**WORK ITEM:** Read the listing below and copy out each line where the word "gradient" occurs.

**AVAILABLE DATA:**
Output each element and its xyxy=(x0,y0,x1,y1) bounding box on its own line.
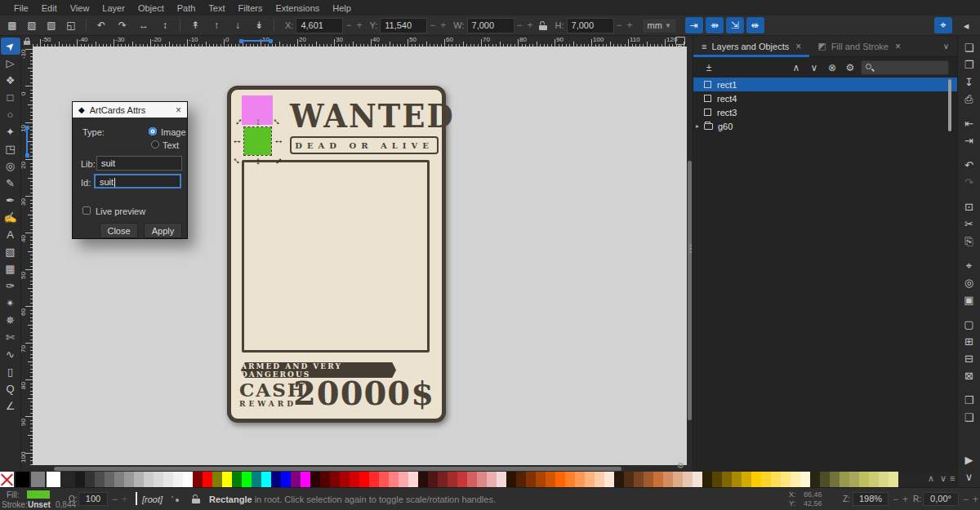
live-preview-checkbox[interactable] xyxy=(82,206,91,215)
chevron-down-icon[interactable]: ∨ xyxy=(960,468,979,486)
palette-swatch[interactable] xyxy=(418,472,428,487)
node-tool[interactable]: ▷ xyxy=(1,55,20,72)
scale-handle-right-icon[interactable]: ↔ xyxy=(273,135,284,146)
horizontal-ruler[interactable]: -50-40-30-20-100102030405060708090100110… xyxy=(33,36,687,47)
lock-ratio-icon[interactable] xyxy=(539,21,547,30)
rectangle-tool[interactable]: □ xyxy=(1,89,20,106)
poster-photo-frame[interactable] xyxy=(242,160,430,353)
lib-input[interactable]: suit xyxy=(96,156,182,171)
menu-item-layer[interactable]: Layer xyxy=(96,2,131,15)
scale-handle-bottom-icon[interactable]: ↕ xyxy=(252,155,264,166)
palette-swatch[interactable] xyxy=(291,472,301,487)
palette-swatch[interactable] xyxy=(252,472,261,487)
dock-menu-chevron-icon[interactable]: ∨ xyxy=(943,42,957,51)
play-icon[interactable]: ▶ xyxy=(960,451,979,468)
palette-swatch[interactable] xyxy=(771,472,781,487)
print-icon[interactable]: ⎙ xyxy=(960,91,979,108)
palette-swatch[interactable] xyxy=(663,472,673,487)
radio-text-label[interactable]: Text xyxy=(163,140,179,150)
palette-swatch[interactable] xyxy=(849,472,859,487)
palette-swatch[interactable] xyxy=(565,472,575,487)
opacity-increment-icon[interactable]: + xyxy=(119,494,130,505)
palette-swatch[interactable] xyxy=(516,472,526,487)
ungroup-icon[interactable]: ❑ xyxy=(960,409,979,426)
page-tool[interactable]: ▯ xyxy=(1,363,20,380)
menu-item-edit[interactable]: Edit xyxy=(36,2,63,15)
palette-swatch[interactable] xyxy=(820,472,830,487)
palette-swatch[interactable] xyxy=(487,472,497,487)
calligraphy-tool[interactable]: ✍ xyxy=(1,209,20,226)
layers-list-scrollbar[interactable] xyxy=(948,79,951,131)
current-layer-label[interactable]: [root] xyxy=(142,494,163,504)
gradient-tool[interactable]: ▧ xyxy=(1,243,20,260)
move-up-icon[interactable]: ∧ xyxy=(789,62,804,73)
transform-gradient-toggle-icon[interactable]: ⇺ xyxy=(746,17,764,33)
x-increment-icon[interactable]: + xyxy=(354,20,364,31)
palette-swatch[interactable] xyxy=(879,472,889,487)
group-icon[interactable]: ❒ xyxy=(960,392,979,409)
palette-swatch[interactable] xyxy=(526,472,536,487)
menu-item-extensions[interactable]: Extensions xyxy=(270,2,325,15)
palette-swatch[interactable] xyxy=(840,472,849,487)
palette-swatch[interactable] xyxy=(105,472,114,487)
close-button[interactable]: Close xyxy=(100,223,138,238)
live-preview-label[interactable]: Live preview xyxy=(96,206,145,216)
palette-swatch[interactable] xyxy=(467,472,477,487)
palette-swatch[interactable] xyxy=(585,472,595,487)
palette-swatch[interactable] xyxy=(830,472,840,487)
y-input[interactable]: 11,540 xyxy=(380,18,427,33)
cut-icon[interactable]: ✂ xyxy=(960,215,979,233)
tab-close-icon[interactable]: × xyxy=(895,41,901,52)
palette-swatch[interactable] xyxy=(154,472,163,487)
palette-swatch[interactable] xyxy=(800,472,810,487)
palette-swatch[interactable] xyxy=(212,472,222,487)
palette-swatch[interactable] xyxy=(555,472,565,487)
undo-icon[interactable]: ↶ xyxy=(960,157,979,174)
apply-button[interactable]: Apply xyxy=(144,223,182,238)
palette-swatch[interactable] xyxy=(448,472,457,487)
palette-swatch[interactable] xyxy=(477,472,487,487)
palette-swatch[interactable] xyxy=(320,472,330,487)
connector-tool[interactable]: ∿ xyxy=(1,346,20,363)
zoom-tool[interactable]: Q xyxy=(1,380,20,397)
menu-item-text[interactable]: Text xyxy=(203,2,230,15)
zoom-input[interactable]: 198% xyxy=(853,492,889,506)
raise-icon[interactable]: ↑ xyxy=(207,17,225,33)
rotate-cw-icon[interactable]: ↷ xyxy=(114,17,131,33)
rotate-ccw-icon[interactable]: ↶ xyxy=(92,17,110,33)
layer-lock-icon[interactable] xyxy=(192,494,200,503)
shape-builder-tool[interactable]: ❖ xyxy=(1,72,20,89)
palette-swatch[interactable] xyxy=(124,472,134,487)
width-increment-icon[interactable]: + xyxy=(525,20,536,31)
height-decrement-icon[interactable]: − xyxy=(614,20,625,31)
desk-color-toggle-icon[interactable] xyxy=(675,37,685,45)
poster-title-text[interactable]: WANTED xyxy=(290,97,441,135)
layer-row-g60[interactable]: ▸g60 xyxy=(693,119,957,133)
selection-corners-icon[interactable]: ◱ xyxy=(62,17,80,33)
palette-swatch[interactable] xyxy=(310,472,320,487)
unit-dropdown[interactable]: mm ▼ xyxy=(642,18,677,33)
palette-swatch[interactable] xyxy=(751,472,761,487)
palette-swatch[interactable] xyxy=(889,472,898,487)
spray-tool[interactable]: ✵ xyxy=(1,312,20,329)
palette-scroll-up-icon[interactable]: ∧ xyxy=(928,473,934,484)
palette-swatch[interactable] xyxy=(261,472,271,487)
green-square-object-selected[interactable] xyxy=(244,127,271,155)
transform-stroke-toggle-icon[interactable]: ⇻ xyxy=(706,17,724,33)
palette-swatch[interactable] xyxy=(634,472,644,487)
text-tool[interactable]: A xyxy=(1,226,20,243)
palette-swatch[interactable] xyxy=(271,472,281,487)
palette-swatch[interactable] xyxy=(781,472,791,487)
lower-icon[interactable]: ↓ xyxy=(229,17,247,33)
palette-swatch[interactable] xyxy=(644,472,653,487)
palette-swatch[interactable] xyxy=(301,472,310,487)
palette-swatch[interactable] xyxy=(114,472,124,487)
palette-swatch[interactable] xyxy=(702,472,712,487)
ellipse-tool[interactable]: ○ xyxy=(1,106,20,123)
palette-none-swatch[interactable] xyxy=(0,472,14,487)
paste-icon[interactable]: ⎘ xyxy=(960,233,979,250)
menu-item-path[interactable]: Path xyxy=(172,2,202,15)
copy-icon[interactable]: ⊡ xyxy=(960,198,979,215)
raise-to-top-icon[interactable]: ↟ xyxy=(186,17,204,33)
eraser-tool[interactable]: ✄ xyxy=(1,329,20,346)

**SOLUTION:**
gradient-tool[interactable]: ▧ xyxy=(1,243,20,260)
transform-gradient-toggle-icon[interactable]: ⇺ xyxy=(746,17,764,33)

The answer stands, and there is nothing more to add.